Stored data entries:
•••••
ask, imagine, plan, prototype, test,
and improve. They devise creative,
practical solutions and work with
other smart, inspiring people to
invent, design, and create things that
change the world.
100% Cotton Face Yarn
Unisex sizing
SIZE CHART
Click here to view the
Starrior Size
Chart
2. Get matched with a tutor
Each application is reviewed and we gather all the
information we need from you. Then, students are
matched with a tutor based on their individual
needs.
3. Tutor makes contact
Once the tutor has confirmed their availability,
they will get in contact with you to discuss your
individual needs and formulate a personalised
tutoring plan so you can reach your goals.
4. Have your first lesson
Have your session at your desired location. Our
•••••
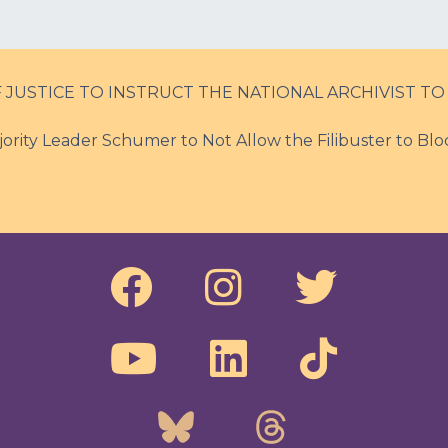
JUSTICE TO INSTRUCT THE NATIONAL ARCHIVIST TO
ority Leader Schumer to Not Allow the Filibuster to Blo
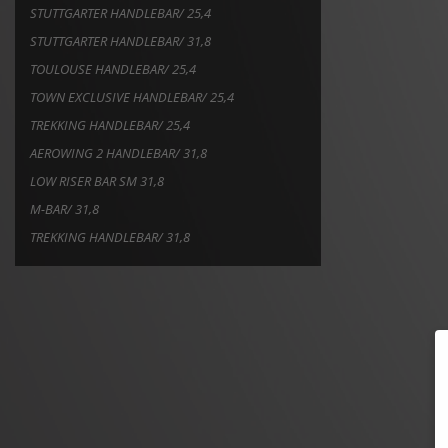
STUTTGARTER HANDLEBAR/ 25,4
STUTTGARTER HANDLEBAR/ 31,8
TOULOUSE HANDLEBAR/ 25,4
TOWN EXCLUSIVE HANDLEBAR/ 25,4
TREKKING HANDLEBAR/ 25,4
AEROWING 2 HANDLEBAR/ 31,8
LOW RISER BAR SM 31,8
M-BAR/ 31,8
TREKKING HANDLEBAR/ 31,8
•••••
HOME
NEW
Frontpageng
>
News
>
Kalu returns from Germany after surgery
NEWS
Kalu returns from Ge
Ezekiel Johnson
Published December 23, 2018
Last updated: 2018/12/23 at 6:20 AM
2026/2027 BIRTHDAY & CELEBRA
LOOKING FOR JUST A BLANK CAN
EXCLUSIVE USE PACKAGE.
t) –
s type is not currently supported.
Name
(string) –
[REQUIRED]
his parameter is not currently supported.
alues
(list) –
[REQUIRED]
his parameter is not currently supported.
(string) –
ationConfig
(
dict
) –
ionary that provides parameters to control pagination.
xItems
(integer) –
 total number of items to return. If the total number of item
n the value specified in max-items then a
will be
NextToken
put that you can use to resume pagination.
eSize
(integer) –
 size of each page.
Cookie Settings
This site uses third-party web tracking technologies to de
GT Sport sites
•••••
◆ What this task involves ◆
Transcribe the records above exactly, beginning at the line that contains "TREKKING HANDLEBAR/ 25,4" and ending with the line that contains "TREKKING HANDLEBAR/ 31,8", both included, and nothing else.

◆ Response for this exercise ◆
TREKKING HANDLEBAR/ 25,4
AEROWING 2 HANDLEBAR/ 31,8
LOW RISER BAR SM 31,8
M-BAR/ 31,8
TREKKING HANDLEBAR/ 31,8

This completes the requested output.